▶ [EXERCISE AIM]: Reproduce every line in the material below that holds "which".

■ ■ ■ ■ ■ ■ ■

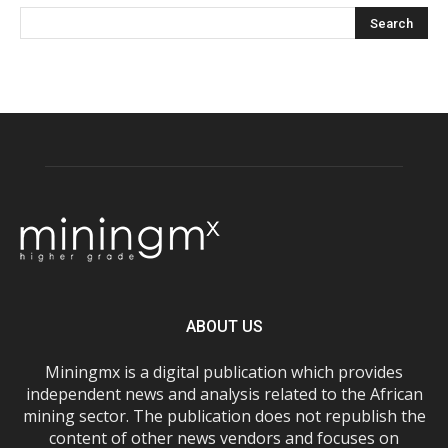
ABOUT US
Miningmx is a digital publication which provides
independent news and analysis related to the African
mining sector. The publication does not republish the
content of other news vendors and focuses on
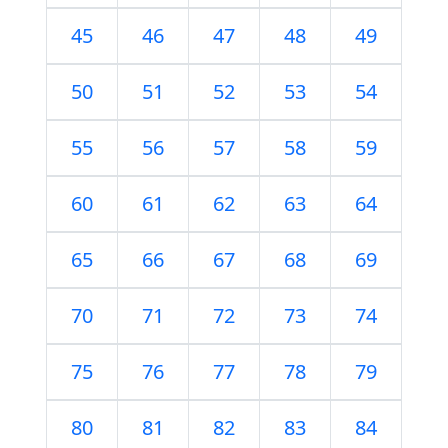
45
46
47
48
49
50
51
52
53
54
55
56
57
58
59
60
61
62
63
64
65
66
67
68
69
70
71
72
73
74
75
76
77
78
79
80
81
82
83
84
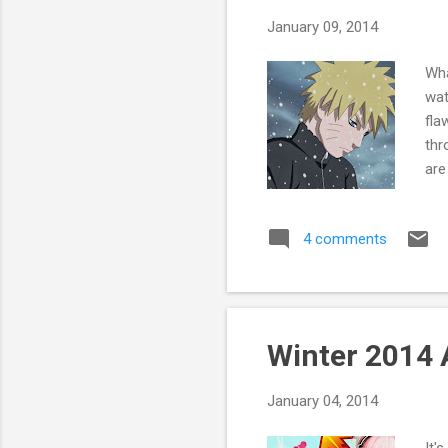
January 09, 2014
Wha
wat
fla
thr
are
mos
cha
4 comments
cha
bet
who
sta
the
Winter 2014 
alt
feel
January 04, 2014
It'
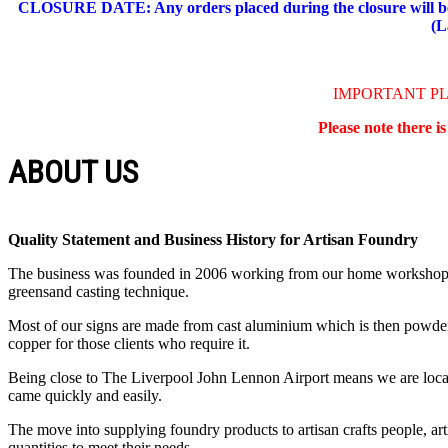
CLOSURE DATE: Any orders placed during the closure will be 
(L
IMPORTANT P
Please note there i
ABOUT US
Quality Statement and Business History for Artisan Foundry
The business was founded in 2006 working from our home workshop. Th
greensand casting technique.
Most of our signs are made from cast aluminium which is then powder co
copper for those clients who require it.
Being close to The Liverpool John Lennon Airport means we are locate
came quickly and easily.
The move into supplying foundry products to artisan crafts people, art
quantities to meet their needs.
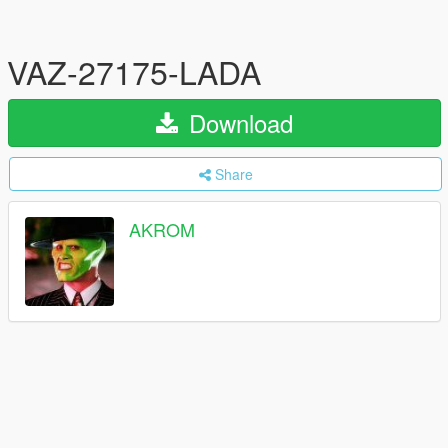
VAZ-27175-LADA
Download
Share
AKROM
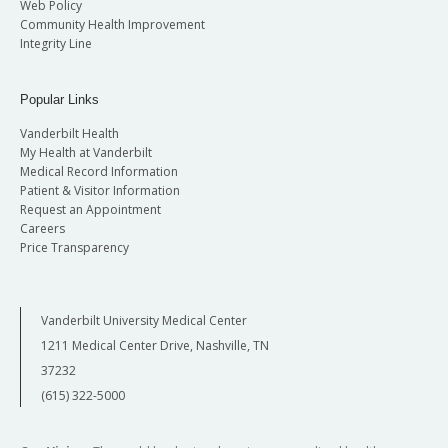
Web Policy
Community Health Improvement
Integrity Line
Popular Links
Vanderbilt Health
My Health at Vanderbilt
Medical Record Information
Patient & Visitor Information
Request an Appointment
Careers
Price Transparency
Vanderbilt University Medical Center
1211 Medical Center Drive, Nashville, TN
37232
(615) 322-5000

■ ■ ■ ■ ■ ■ ■

▶ [ANSWER]:
Miningmx is a digital publication which provides
Most of our signs are made from cast aluminium which is then powder co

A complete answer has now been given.